(Transcribed page contents)
===============
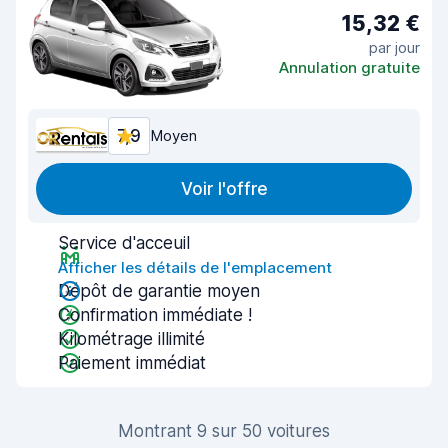
15,32 €
par jour
Annulation gratuite
7,9
Moyen
Voir l'offre
Service d'acceuil
Afficher les détails de l'emplacement
Dépôt de garantie moyen
Confirmation immédiate !
Kilométrage illimité
Paiement immédiat
Montrant 9 sur 50 voitures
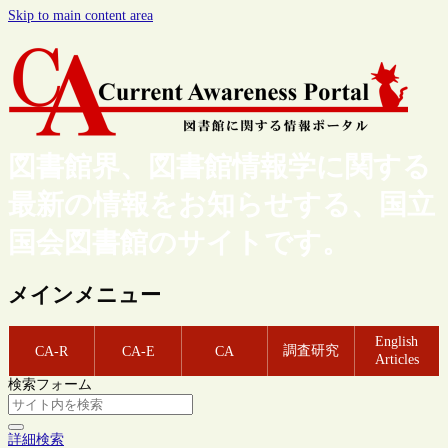
Skip to main content area
図書館界、図書館情報学に関する
最新の情報をお知らせする、国立
国会図書館のサイトです。
メインメニュー
English
調査研究
CA-R
CA-E
CA
Articles
検索フォーム
詳細検索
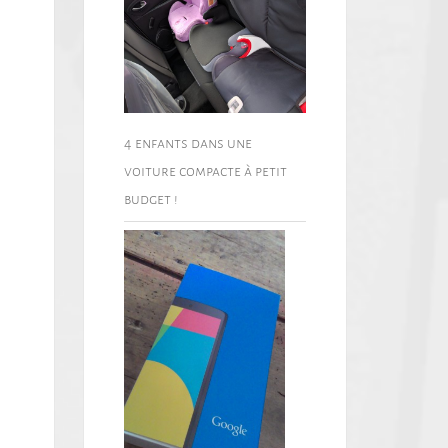
4 enfants dans une
voiture compacte à petit
budget !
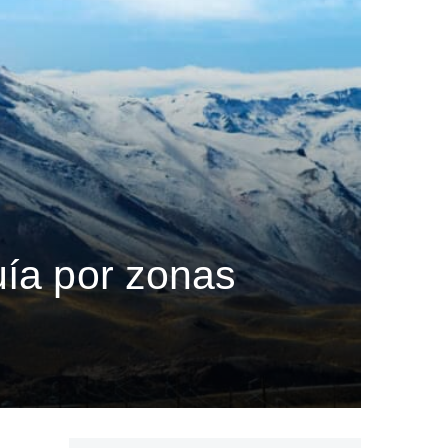
guía por zonas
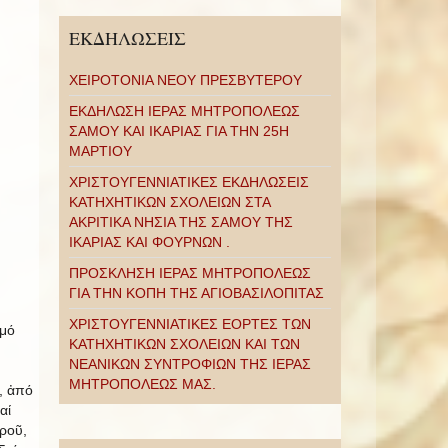
ΕΚΔΗΛΩΣΕΙΣ
ΧΕΙΡΟΤΟΝΙΑ ΝΕΟΥ ΠΡΕΣΒΥΤΕΡΟΥ
ΕΚΔΗΛΩΣΗ ΙΕΡΑΣ ΜΗΤΡΟΠΟΛΕΩΣ
ΣΑΜΟΥ ΚΑΙ ΙΚΑΡΙΑΣ ΓΙΑ ΤΗΝ 25Η
ΜΑΡΤΙΟΥ
ΧΡΙΣΤΟΥΓΕΝΝΙΑΤΙΚΕΣ ΕΚΔΗΛΩΣΕΙΣ
ΚΑΤΗΧΗΤΙΚΩΝ ΣΧΟΛΕΙΩΝ ΣΤΑ
ΑΚΡΙΤΙΚΑ ΝΗΣΙΑ ΤΗΣ ΣΑΜΟΥ ΤΗΣ
ΙΚΑΡΙΑΣ ΚΑΙ ΦΟΥΡΝΩΝ .
ΠΡΟΣΚΛΗΣΗ ΙΕΡΑΣ ΜΗΤΡΟΠΟΛΕΩΣ
ΓΙΑ ΤΗΝ ΚΟΠΗ ΤΗΣ ΑΓΙΟΒΑΣΙΛΟΠΙΤΑΣ
ΧΡΙΣΤΟΥΓΕΝΝΙΑΤΙΚΕΣ ΕΟΡΤΕΣ ΤΩΝ
σμό
ΚΑΤΗΧΗΤΙΚΩΝ ΣΧΟΛΕΙΩΝ ΚΑΙ ΤΩΝ
ΝΕΑΝΙΚΩΝ ΣΥΝΤΡΟΦΙΩΝ ΤΗΣ ΙΕΡΑΣ
ΜΗΤΡΟΠΟΛΕΩΣ ΜΑΣ.
, ἀπό
αί
ροῦ,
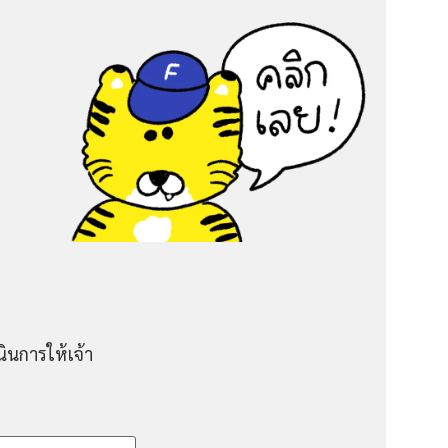
ินการให้เจ้า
===============
(Directions for this task): Leave out the pictures and restate, word for word, the lines from the top of the data through the line containing "4 enfants dans une", both included.

(Output for this exercise):
15,32 €
par jour
Annulation gratuite
7,9
Moyen
Voir l'offre
Service d'acceuil
Afficher les détails de l'emplacement
Dépôt de garantie moyen
Confirmation immédiate !
Kilométrage illimité
Paiement immédiat
Montrant 9 sur 50 voitures
Skip to main content area
図書館界、図書館情報学に関する
最新の情報をお知らせする、国立
国会図書館のサイトです。
メインメニュー
English
調査研究
CA-R
CA-E
CA
Articles
検索フォーム
詳細検索
4 enfants dans une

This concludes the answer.